Monday, May 9, 2011
D-Blog Week Day 1: Admiring Our Differences
Happy D-Blog Week, everyone! What better way to stage a mini-comeback than with an entire week of targeted blog topics? Special thanks to Karen at Bittersweet Diabetes for putting this together again in 2011!
Today, we d-bloggers are asked to talk about someone with diabetes who is different from us, someone we've learned something from. Some of us are talking about other bloggers, or the parents of kids with diabetes, but I am going to talk about someone I know in real life. I'm going to tell you a bit about my colleague with type 2 at work. I'm just going to call him Bob for anonymity's sake.

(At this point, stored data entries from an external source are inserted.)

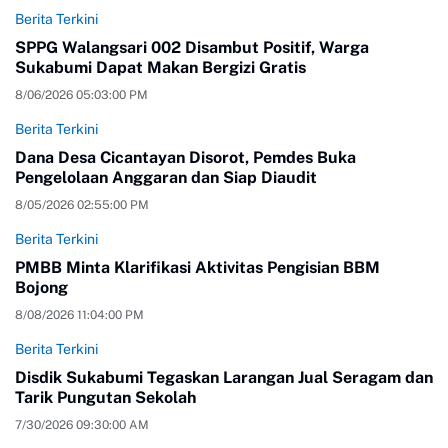
Berita Terkini
SPPG Walangsari 002 Disambut Positif, Warga
Sukabumi Dapat Makan Bergizi Gratis
8/06/2026 05:03:00 PM
Berita Terkini
Dana Desa Cicantayan Disorot, Pemdes Buka
Pengelolaan Anggaran dan Siap Diaudit
8/05/2026 02:55:00 PM
Berita Terkini
PMBB Minta Klarifikasi Aktivitas Pengisian BBM
Bojong
8/08/2026 11:04:00 PM
Berita Terkini
Disdik Sukabumi Tegaskan Larangan Jual Seragam dan
Tarik Pungutan Sekolah
7/30/2026 09:30:00 AM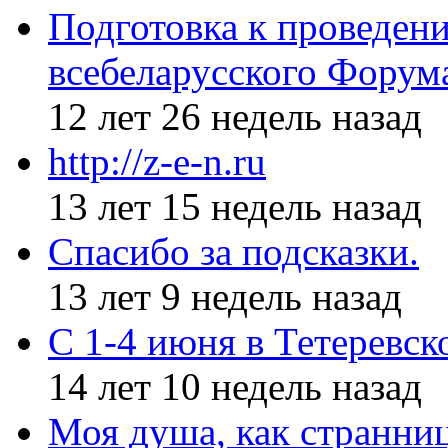
Подготовка к проведен
всебеларусского Форум
12 лет 26 недель назад
http://z-e-n.ru
13 лет 15 недель назад
Спасибо за подсказки.
13 лет 9 недель назад
С 1-4 июня в Тетеревс
14 лет 10 недель назад
Моя душа, как странни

While I don't always think Bob is doing absolutely everything in his power to take care of his diabetes, I have to step back once in a while. I'm not doing all I could possibly do for myself right now either, so I should not hold something like this against him. Bob is a really cool, loudmouthed and funny guy. He has downloaded an entire series of songs to his computer that he will play at random times, sort of a mood ring for the day. There's the "Jeopardy!" Theme Song for waiting around, "One Love" for the really bad days, and most recently, "See You in September" for students who are not making the cut for earlier classes in the summer.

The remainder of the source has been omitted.